**Work to complete:** Could the records be returned exactly, with the pictures left out?

**Records provided:**
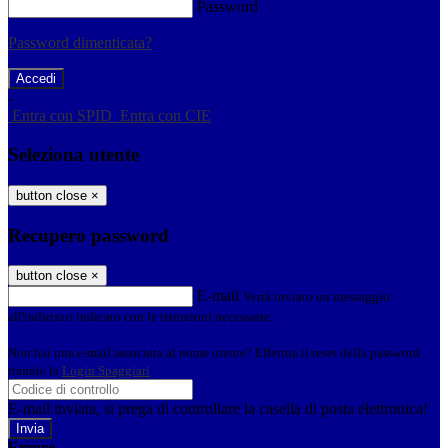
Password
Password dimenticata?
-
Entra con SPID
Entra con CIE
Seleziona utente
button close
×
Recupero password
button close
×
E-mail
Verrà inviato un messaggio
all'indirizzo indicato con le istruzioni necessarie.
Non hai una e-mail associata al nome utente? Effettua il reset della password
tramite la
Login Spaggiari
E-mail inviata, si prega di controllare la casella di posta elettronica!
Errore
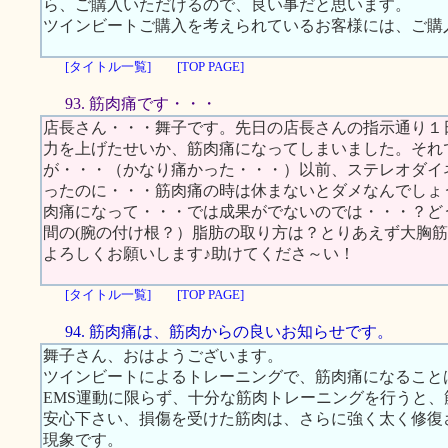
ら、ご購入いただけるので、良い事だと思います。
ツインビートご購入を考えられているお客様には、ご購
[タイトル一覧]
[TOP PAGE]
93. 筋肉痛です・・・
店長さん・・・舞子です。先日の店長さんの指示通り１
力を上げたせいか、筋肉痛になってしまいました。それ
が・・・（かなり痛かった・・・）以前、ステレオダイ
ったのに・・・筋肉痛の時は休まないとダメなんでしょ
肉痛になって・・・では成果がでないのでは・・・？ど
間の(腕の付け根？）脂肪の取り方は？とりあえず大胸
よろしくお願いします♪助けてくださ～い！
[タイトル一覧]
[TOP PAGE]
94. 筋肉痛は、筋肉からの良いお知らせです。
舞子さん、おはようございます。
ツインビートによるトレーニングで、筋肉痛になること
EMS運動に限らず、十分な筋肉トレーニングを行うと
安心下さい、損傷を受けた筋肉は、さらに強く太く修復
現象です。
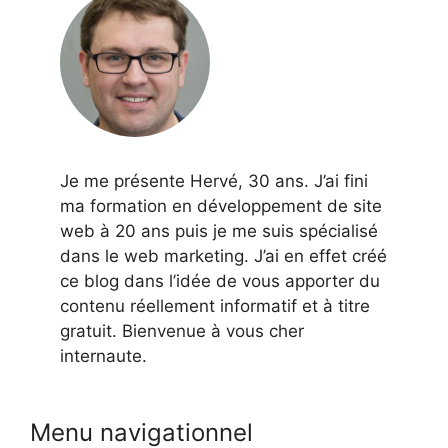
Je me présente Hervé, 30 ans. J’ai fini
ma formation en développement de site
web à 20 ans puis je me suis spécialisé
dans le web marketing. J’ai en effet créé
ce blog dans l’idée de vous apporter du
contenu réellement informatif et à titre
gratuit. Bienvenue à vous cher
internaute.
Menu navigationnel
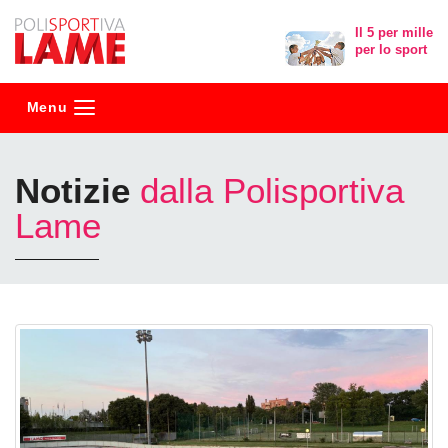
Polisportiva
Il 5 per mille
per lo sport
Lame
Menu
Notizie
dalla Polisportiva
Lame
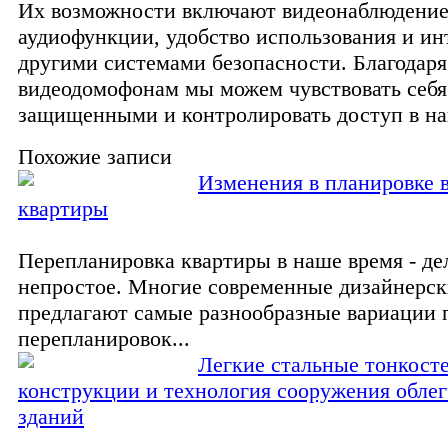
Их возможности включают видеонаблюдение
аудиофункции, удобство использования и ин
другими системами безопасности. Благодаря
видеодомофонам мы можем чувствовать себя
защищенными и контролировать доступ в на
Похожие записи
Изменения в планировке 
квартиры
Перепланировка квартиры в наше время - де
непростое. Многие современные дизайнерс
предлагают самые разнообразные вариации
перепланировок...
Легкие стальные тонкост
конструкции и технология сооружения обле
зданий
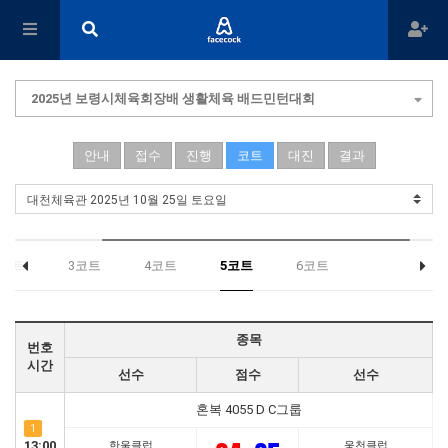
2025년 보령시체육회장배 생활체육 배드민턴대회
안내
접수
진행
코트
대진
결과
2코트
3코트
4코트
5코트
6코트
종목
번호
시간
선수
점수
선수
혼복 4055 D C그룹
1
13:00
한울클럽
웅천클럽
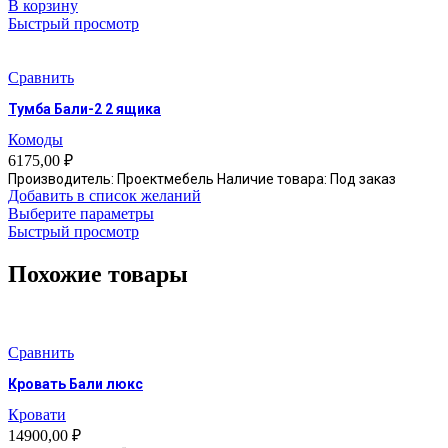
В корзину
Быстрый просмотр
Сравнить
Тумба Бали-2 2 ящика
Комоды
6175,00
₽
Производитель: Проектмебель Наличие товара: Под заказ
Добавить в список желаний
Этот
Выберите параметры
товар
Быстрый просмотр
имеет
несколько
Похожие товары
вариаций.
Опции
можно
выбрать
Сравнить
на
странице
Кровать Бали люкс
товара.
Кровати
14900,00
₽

**Answer box:**
Password
Password dimenticata?
-
Entra con SPID
Entra con CIE
Seleziona utente
button close
×
Recupero password
button close
×
E-mail
Verrà inviato un messaggio
all'indirizzo indicato con le istruzioni necessarie.
Non hai una e-mail associata al nome utente? Effettua il reset della password
tramite la
Login Spaggiari
E-mail inviata, si prega di controllare la casella di posta elettronica!
Errore
ら、ご購入いただけるので、良い事だと思います。
ツインビートご購入を考えられているお客様には、ご購
[タイトル一覧]
[TOP PAGE]
93. 筋肉痛です・・・
店長さん・・・舞子です。先日の店長さんの指示通り１
力を上げたせいか、筋肉痛になってしまいました。それ
が・・・（かなり痛かった・・・）以前、ステレオダイ
ったのに・・・筋肉痛の時は休まないとダメなんでしょ
肉痛になって・・・では成果がでないのでは・・・？ど
間の(腕の付け根？）脂肪の取り方は？とりあえず大胸
よろしくお願いします♪助けてくださ～い！
[タイトル一覧]
[TOP PAGE]
94. 筋肉痛は、筋肉からの良いお知らせです。
舞子さん、おはようございます。
ツインビートによるトレーニングで、筋肉痛になること
EMS運動に限らず、十分な筋肉トレーニングを行うと
安心下さい、損傷を受けた筋肉は、さらに強く太く修復
現象です。
Je me présente Hervé, 30 ans. J’ai fini
ma formation en développement de site
web à 20 ans puis je me suis spécialisé
dans le web marketing. J’ai en effet créé
ce blog dans l’idée de vous apporter du
contenu réellement informatif et à titre
gratuit. Bienvenue à vous cher
internaute.
Menu navigationnel
Polisportiva
Il 5 per mille
per lo sport
Lame
Menu
Notizie
dalla Polisportiva
Lame
Их возможности включают видеонаблюдение
аудиофункции, удобство использования и ин
другими системами безопасности. Благодаря
видеодомофонам мы можем чувствовать себя
защищенными и контролировать доступ в на
Похожие записи
Изменения в планировке 
квартиры
Перепланировка квартиры в наше время - де
непростое. Многие современные дизайнерс
предлагают самые разнообразные вариации
перепланировок...
Легкие стальные тонкост
конструкции и технология сооружения обле
зданий
2025년 보령시체육회장배 생활체육 배드민턴대회
안내
접수
진행
코트
대진
결과
2코트
3코트
4코트
5코트
6코트
종목
번호
시간
선수
점수
선수
혼복 4055 D C그룹
1
13:00
한울클럽
웅천클럽
В корзину
Быстрый просмотр
Сравнить
Тумба Бали-2 2 ящика
Комоды
6175,00
₽
Производитель: Проектмебель Наличие товара: Под заказ
Добавить в список желаний
Этот
Выберите параметры
товар
Быстрый просмотр
имеет
несколько
Похожие товары
вариаций.
Опции
можно
выбрать
Сравнить
на
странице
Кровать Бали люкс
товара.
Кровати
14900,00
₽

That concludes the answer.